I prefer shuriken to knife throwing.

I cant ever get my knife to stick.


----------



## arnisador (Apr 10, 2005)

If you search the Knife Arts forum for _throw_ or _throwing_ you'll find several other threads on this.


----------



## AnimEdge (Apr 11, 2005)

What? I just got a negitive comment for a post i did 5 months ago, it placed me in the red, and said "White Guy" my guess is about a comment i made about 5 months ago about a movie with Brandon Lee and Dolph Lundgren who i guess i said was the "White Guy" guess you woudl think there is a stature of limitations on this thing


----------



## Airyu@hotmail.com (Apr 13, 2005)

I thought this thread died  along time ago! 

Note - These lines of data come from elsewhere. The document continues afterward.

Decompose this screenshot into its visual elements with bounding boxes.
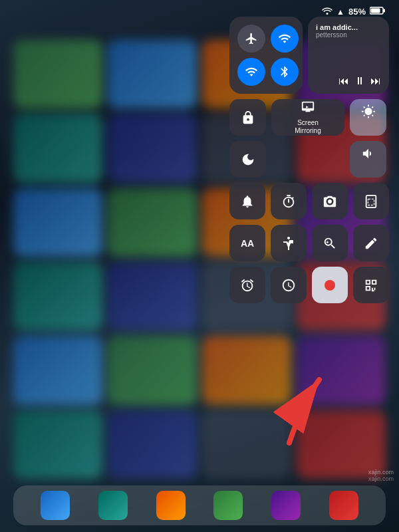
status-bar: ▲ 85%: [322, 7, 386, 17]
signal-icon: ▲: [336, 7, 344, 17]
airplane-mode-button[interactable]: [237, 25, 265, 53]
cc-row-4: AA: [229, 225, 389, 261]
svg-marker-4: [306, 106, 309, 108]
timer-button[interactable]: [271, 183, 307, 219]
brightness-slider[interactable]: [350, 99, 386, 136]
accessibility-button[interactable]: [271, 225, 307, 261]
magnifier-button[interactable]: [312, 225, 348, 261]
dock-icon-4[interactable]: [213, 491, 243, 520]
cc-row-5: [229, 267, 389, 303]
svg-rect-6: [368, 199, 374, 205]
dock-icon-1[interactable]: [41, 491, 70, 520]
battery-icon: [370, 7, 386, 17]
cc-row-3: [229, 183, 389, 219]
music-controls: ⏮ ⏸ ⏭: [316, 75, 381, 87]
wifi-toggle-button[interactable]: [271, 25, 299, 53]
edit-button[interactable]: [353, 225, 389, 261]
dock-icon-2[interactable]: [98, 491, 128, 520]
pause-button[interactable]: ⏸: [354, 75, 365, 87]
brightness-icon: [361, 104, 376, 122]
dock-icon-3[interactable]: [156, 491, 186, 520]
screen-mirroring-icon: [301, 100, 315, 118]
volume-slider[interactable]: [350, 141, 386, 178]
bluetooth-toggle-button[interactable]: [271, 58, 299, 86]
clock-button[interactable]: [271, 267, 307, 303]
dock: [13, 485, 386, 525]
qr-code-button[interactable]: [353, 267, 389, 303]
alarm-button[interactable]: [229, 267, 265, 303]
cc-row-2: ScreenMirroring: [229, 99, 389, 178]
do-not-disturb-button[interactable]: [229, 141, 266, 178]
music-artist: pettersson: [316, 31, 381, 39]
screen-mirroring-button[interactable]: ScreenMirroring: [271, 99, 344, 136]
sliders-group: [350, 99, 386, 178]
control-center: i am addic... pettersson ⏮ ⏸ ⏭: [229, 17, 389, 309]
dock-icon-6[interactable]: [329, 491, 358, 520]
music-player-panel: i am addic... pettersson ⏮ ⏸ ⏭: [308, 17, 389, 94]
watermark-line1: xajin.com: [368, 469, 394, 475]
music-info: i am addic... pettersson: [316, 23, 381, 39]
wifi-icon: [322, 7, 332, 17]
volume-icon: [361, 146, 376, 164]
cellular-toggle-button[interactable]: [237, 58, 265, 86]
lock-screen-button[interactable]: [353, 183, 389, 219]
orientation-lock-button[interactable]: [229, 99, 266, 136]
svg-rect-2: [383, 9, 385, 13]
next-track-button[interactable]: ⏭: [370, 75, 381, 87]
watermark-line2: xajin.com: [368, 475, 394, 482]
svg-point-7: [287, 237, 290, 239]
svg-point-8: [325, 280, 335, 291]
prev-track-button[interactable]: ⏮: [338, 75, 349, 87]
screen-mirroring-label: ScreenMirroring: [295, 119, 321, 135]
cc-top-row: i am addic... pettersson ⏮ ⏸ ⏭: [229, 17, 389, 94]
watermark: xajin.com xajin.com: [368, 469, 394, 482]
bell-button[interactable]: [229, 183, 265, 219]
svg-rect-3: [371, 9, 380, 13]
connectivity-panel: [229, 17, 303, 94]
text-size-button[interactable]: AA: [229, 225, 265, 261]
camera-button[interactable]: [312, 183, 348, 219]
music-title: i am addic...: [316, 23, 381, 31]
battery-text: 85%: [348, 7, 366, 17]
dock-icon-5[interactable]: [271, 491, 301, 520]
screen-record-button[interactable]: [312, 267, 348, 303]
svg-point-0: [327, 13, 329, 15]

Anyway, I was doing some throwing of SKS bayonets awhile ago and filmed some basic throws. I'll throw some other clips up in the near future (whenever I find the time !!) showing other types of throws as well as various projectiles.

Gumagalang
Guro Steve L.

www.Bujinkandojo.net


----------



## TonyM. (Apr 13, 2005)

In the early and mid seventies there were more rangers carrying Gil Hibbons throwing knives (large) than tomahawks. Of course we carried the set of three as well as a fighting knife and a bayonet.


----------



## Bammx2 (Apr 13, 2005)

I used to cheat......

I used to have the russian spetznaz ballistic knife
	

	
	
		
		

		
			




 Unfortunately,some dirtbag stole it.
I hope he shot himself in the foot tryin to figure out that little lever was on the side.....


----------



## Airyu@hotmail.com (Apr 13, 2005)

Hey Guys,

I loved those ballistic knives!! I have a couple of hibbens and a host of other things to throw, all are good and it is cheap fun! My son, loves to throw the shuriken when I have them out. So you can always bring in the family to your practice time!

Gumagalang
Guro Steve L.


----------